Much of Considering Genius is given over to these first-person musings. The suspicious reader even wonders about the title. Perhaps Crouch is touting his own coveted "genius award" as much as he is writing about Louis Armstrong and Duke Ellington, Miles Davis and Bird. In any event, the opening prologue, "Jazz Me Blues," displays Crouch's critic-as-hero approach at its best. Crouch and I share an upbringing in the Los Angeles area--we were raised roughly 12 miles, and 12 years, apart--and despite many differences in the details of our coming-of-age, his account resonates with me. But even readers with no ties to the dream coast will appreciate his story. Not just for Crouch, but for his whole generation, music has been inseparable from questions of self-identity and group-identity, and songs have served as an inevitable gateway to social criticism. Stanley Crouch covers this ground as well as any writer working today.
The best criticism always has a biographical element, even when it is not written explicitly in the first person. Great music affects us with tremendous immediacy, sometimes even viscerally. To filter out our direct personal response is to risk denying the very essence of the musical experience. Crouch never falsifies this bedrock foundation of the critic's task. I sometimes disagree with his views--especially his repeated attacks on jazz styles that don't conform to his sometimes-narrow definitions--but I always appreciate his frankness of tone, his fidelity to his personal muse. His assessments of Miles or Dizzy Gillespie, John Coltrane or Parker, or of the various other jazz legends dealt with in these pages, invariably come across as deeply felt and ardently argued.
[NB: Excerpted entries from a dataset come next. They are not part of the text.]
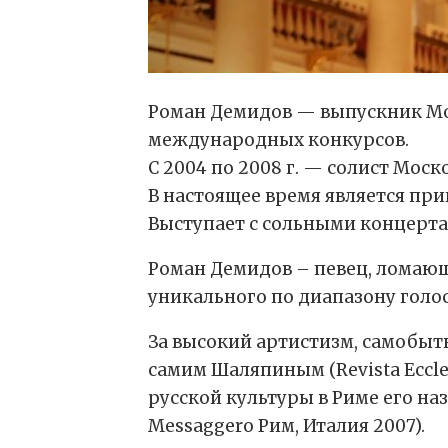
Роман Демидов — выпускник Мос
международных конкурсов.
С 2004 по 2008 г. — солист Мос
В настоящее время является пр
Выступает с сольными концертам
Роман Демидов – певец, ломающ
уникального по диапазону голо
За высокий артистизм, самобытн
самим Шаляпиным (Revista Eccles
русской культуры в Риме его на
Messaggero Рим, Италия 2007).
Crouch is not afraid of tackling controversial topics. In the context of a critique of the rock fusion recordings of Miles Davis, Crouch offers some dramatic fireworks. "The cult of ethnic authenticity often mistakes the lowest common denominator for an ideal," he writes. "It begets a self-image that has succumbed to a nostalgia for the mud. What we get is the bugaboo blues of the noble savage, the surly and dangerous Negro who will have nothing to do with bourgeois conventions. . . . In this climate, obnoxious, vulgar, and antisocial behavior has been confused with black authenticity."
In the face of such potent pronouncements, conservatives have sometimes felt inclined to claim Crouch as one of their own. But they are mistaken if they think they can easily pigeonhole this multifaceted writer. I have read Crouch for many years, and have come to enjoy his writings for their very unpredictability, their suspicion of cant, their willingness to take each experience on its own terms. Ralph Ellison once praised Crouch as a provocateur, and he got it just right.
This is, perhaps, why the great Parker biography has never appeared, why we still wait for the next Crouch novel. Crouch is at his most exuberant --and most effective--when blowing up the ideologies of others, rather than establishing a new one of his own. In the blighted landscape of our current culture, this type of demolition work may be the most important task for any critic to undertake.
Ted Gioia is the author of Work Songs and Healing Songs and is at work on a history of the Delta blues.